> Exercise
Give again the line that contains "Image attached. Find" and every line after it to the end of the records. Keep them exactly as they are and add nothing.

━━━━━━━━

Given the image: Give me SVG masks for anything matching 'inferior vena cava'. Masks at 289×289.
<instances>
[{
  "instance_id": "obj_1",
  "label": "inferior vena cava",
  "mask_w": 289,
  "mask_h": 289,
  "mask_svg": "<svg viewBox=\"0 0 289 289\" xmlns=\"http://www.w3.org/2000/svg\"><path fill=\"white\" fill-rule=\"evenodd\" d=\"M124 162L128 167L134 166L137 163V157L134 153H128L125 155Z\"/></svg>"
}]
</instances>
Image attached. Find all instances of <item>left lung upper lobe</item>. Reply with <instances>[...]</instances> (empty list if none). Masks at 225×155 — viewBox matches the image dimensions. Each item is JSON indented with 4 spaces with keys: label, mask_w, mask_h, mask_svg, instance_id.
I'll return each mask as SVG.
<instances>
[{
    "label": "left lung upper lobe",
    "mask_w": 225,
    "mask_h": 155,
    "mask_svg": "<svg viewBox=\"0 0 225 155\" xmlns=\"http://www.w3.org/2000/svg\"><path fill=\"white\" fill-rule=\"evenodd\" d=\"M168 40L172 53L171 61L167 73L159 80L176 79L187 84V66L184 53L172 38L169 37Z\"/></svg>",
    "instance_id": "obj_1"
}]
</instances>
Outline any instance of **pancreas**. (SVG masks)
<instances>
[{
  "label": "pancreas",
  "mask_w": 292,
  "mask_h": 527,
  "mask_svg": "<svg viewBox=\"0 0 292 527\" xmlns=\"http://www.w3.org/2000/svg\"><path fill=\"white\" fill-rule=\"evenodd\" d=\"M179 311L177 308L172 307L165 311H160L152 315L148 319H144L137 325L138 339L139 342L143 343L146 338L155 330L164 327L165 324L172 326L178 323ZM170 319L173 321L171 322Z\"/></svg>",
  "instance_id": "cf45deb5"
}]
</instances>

━━━━━━━━

> Solution to this task
Image attached. Find all instances of <item>left lung upper lobe</item>. Reply with <instances>[...]</instances> (empty list if none). Masks at 225×155 — viewBox matches the image dimensions. Each item is JSON indented with 4 spaces with keys: label, mask_w, mask_h, mask_svg, instance_id.
I'll return each mask as SVG.
<instances>
[{
    "label": "left lung upper lobe",
    "mask_w": 225,
    "mask_h": 155,
    "mask_svg": "<svg viewBox=\"0 0 225 155\" xmlns=\"http://www.w3.org/2000/svg\"><path fill=\"white\" fill-rule=\"evenodd\" d=\"M168 40L172 53L171 61L167 73L159 80L176 79L187 84V66L184 53L172 38L169 37Z\"/></svg>",
    "instance_id": "obj_1"
}]
</instances>
Outline any instance of **pancreas**. (SVG masks)
<instances>
[{
  "label": "pancreas",
  "mask_w": 292,
  "mask_h": 527,
  "mask_svg": "<svg viewBox=\"0 0 292 527\" xmlns=\"http://www.w3.org/2000/svg\"><path fill=\"white\" fill-rule=\"evenodd\" d=\"M179 311L177 308L172 307L165 311H160L152 315L148 319H144L137 325L138 339L139 342L143 343L146 338L155 330L164 327L165 324L172 326L178 323ZM170 319L173 321L171 322Z\"/></svg>",
  "instance_id": "cf45deb5"
}]
</instances>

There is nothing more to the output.